Minggu, 23 Februari 2025

Salah Rasa, Salah Persepsi, Tetapi Menyenangkan

Saya pikir kita semua pernah mengalami kejadian aneh yang membuat kita mempertanyakan “apakah saya tidak kompeten atau dunia yang terlalu rumit”. Sebuah dilema sederhana yang biasanya muncul saat kita kehilangan kunci tetapi ternyata ada di tangan sendiri. Dalam kasus saya, ini terkait dengan eror lidah.
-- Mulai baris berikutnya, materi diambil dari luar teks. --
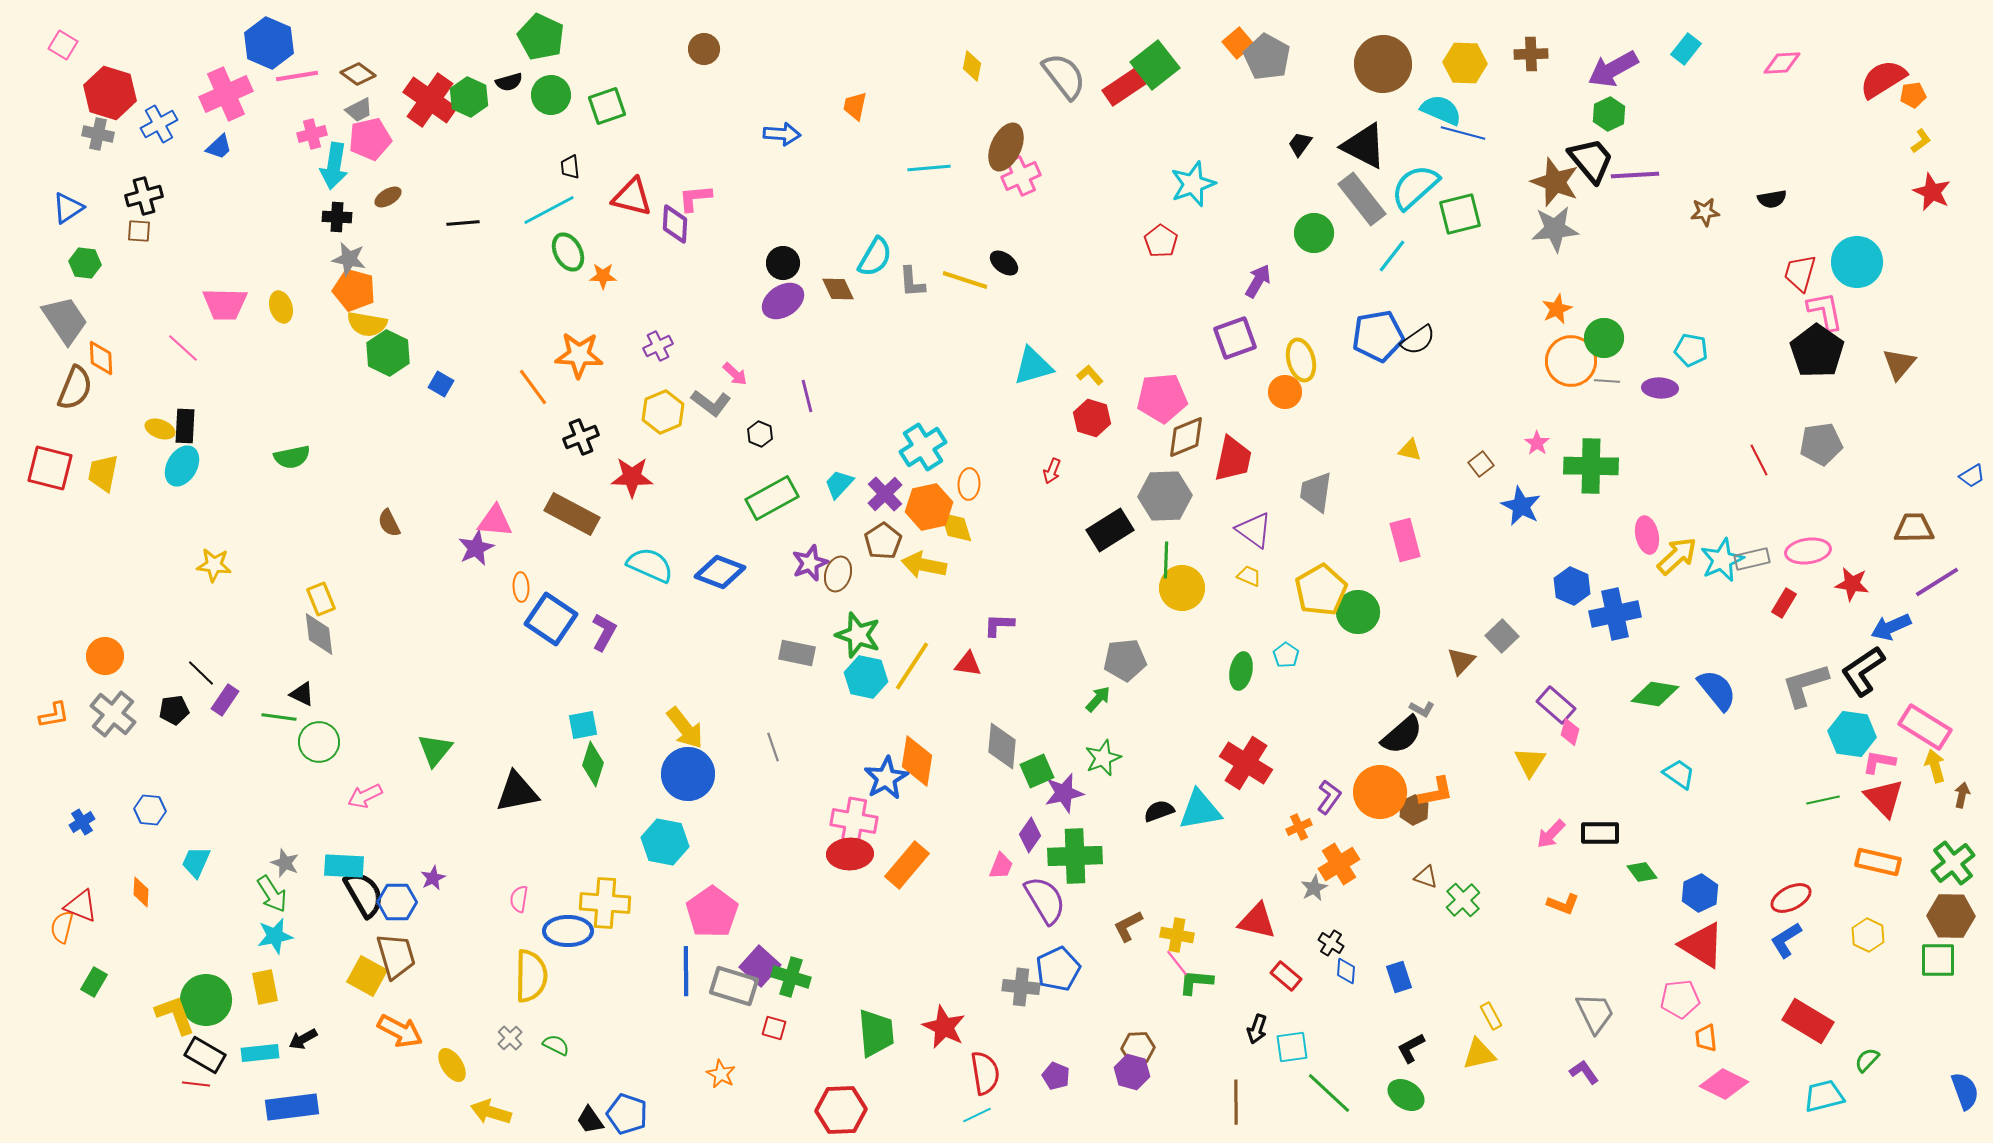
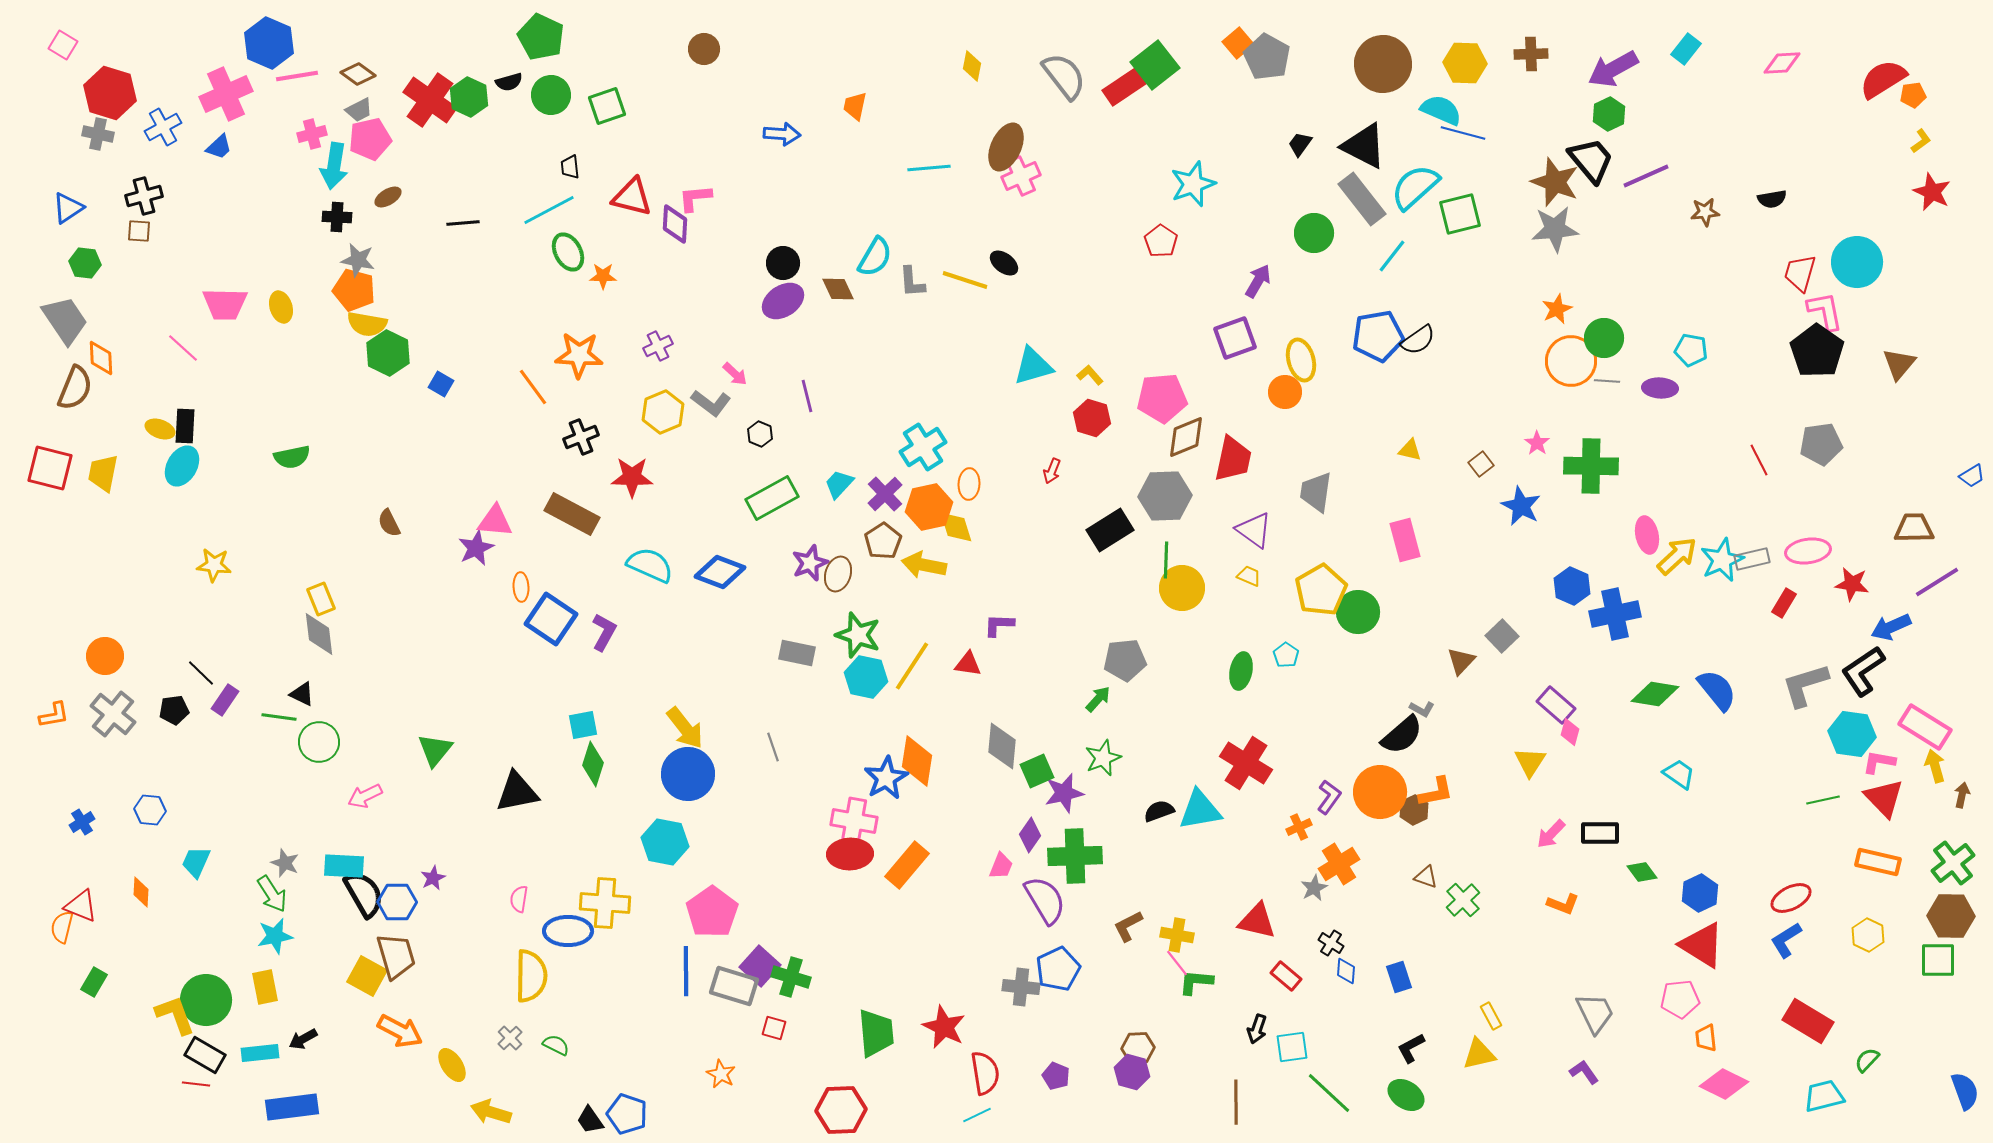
blue cross at (159, 124): moved 4 px right, 3 px down
purple line at (1635, 175): moved 11 px right, 1 px down; rotated 21 degrees counterclockwise
gray star at (349, 259): moved 9 px right, 1 px down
26 November 2024 Bu Nyai Ibad menanyakan apakah saya ada di kantor setelah coblosan pilkada dan saya menjawab ada di kantor. Ia mengetik pesan instruksi yang tampak sederhana namun mengandung potensi kehebohan: pergi ke pos satpam ketika sudah senggang. “Aku ngirim makan siang, tapi masih di jalan,” katanya. Saya menjawab istighfar sebab ia benar-benar mengirim makanan setelah beberapa kali saya mencegahnya. Dan di luar sedang turun hujan dengan kadar mengerikan yang membuat saya berpikir apakah sebaiknya membuat bahtera Nuh?


Saya mencegah ia mengirim makanan dengan alasan logis-sederhana: di kantor banyak orang. Apa jadinya jika makanan dari seorang perempuan datang di tengah bapak-bapak yang sudah berpengalaman dalam ngecengin bocah jomblo? Saya juga berpikir bagaimana bisa menjelaskan pengiriman ini dengan kalimat yang tidak berakhir seperti bab pembuka novel konflik rumah tangga yang serba dramatis.


Namun, saat pesan dari Bu Nyai muncul bahwa Pak kurir online sudah dekat kampus, satu hal menjadi jelas: takdir telah diputuskan. Makan siang ini tak lagi bisa dicegah, seperti hujan, seperti borang, seperti kehidupan itu sendiri.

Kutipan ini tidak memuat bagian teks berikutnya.